Le barrage Kariba Dam a repoussé le fleuve Zambèze, où il a formé un nouveau lac Getty images

Des chercheurs suisses allient leurs forces pour résoudre les problèmes posés par les barrages construits sur l'un des plus grands fleuves de Zambie.

L’objectif des équipes interdisciplinaires des Ecoles polytechniques fédérales (EPF) de Zurich et Lausanne est de vérifier sur le terrain les effets des barrages sur les écosystèmes du fleuve Zambèze. Leur «Africa Dams Project» (Adapt) vise à trouver des moyens d’utiliser l’eau de façon optimale, cela pour préserver la population, l’environnement et l’économie.

L’équipe a décidé de mener ses recherches directement en Afrique car le continent détient d’énormes réserves d’énergie hydraulique inexploitées. Mais les usines en service n’ont fait que susciter des critiques internationales, jusqu’ici.

Irrigation erronée

«L’Afrique a le potentiel pour construire davantage d’usines hydrauliques, explique Bernhard Wehrli, professeur de chimie aquatique à l’EPF de Zurich. Les installations existantes ont une mauvaise réputation car la plupart des barrages ont été construits sans implication de la population locale.»

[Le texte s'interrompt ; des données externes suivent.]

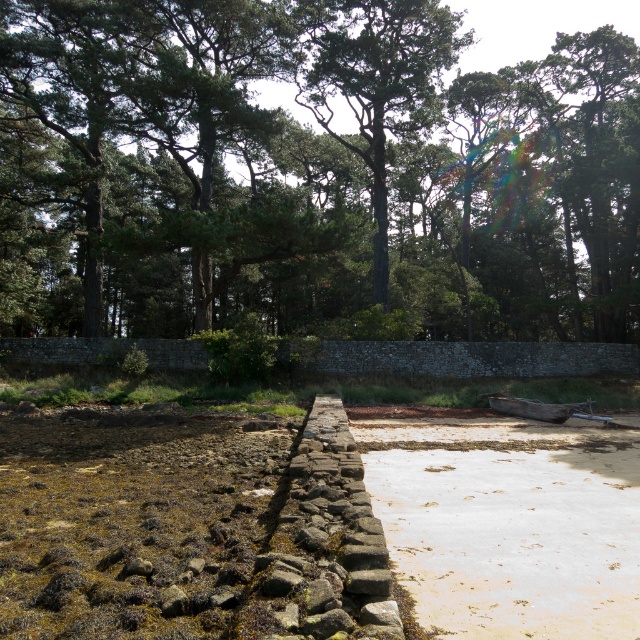 Question: Among these objects, which one is farthest from the camera?

Choices:
 (A) green leafy trees at upper center
 (B) green textured tree at center

Answer: (B)

Question: Which of the following is the farthest from the observer?

Choices:
 (A) green leafy trees at upper center
 (B) weathered wood canoe at center
 (C) smooth concrete path at center

Answer: (A)

Question: Can you confirm if green textured tree at center is bigger than weathered wood canoe at center?

Choices:
 (A) yes
 (B) no

Answer: (A)

Question: Which point appears farthest from the camera in this image?

Choices:
 (A) (333, 58)
 (B) (456, 544)

Answer: (A)

Question: Does green leafy trees at upper center lie behind weathered wood canoe at center?

Choices:
 (A) no
 (B) yes

Answer: (B)

Question: Observing the image, what is the correct spatial positioning of smooth concrete path at center in reference to weathered wood canoe at center?

Choices:
 (A) right
 (B) left

Answer: (B) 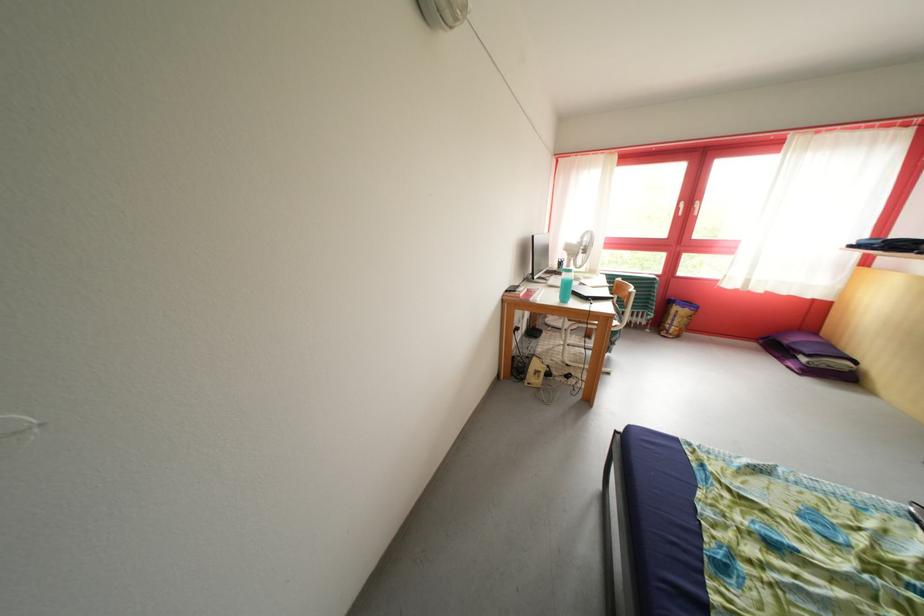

«De grandes erreurs ont été commises», ajoute le professeur. L’irrigation surtout n’a pas été organisée correctement.

Bernhard Wehrli juge le cas du Zambèze particulièrement intéressant. «Le fleuve traverse plusieurs pays, compte plusieurs grandes structures de barrages et nous avons trouvé des partenaires intéressés à travailler avec nous», énumère le chimiste. La région d’expérience est presque aussi grande que la Suisse.

Les cinq barrages existant ont été construits ces 50 dernières années. Ils fournissent de l’électricité aux pays avoisinants ainsi qu’à huit autres Etats.

Mais, selon des études, ces barrages ont aussi causé des problèmes écologiques et sociaux.

Inondations, flore et faune

Les barrages ont notamment provoqué le déplacement de très nombreuses personnes. Des villages entiers continuent à être inondés à chaque fois que les écluses sont ouvertes.

L’eau est aujourd’hui de faible qualité. La faune et la flore en souffrent. Les paysans ont été obligés de passer d’une agriculture liée au fleuve à un système d’irrigation artificielle. Les habitants se sont rapprochés des plaines fluviales, plus précaires.

Le projet des scientifiques suisses a été lancé en 2006. La phase pilote visait déjà à trouver des améliorations pour la population, l’irrigation, sans nuire à l’économie hydro-électrique.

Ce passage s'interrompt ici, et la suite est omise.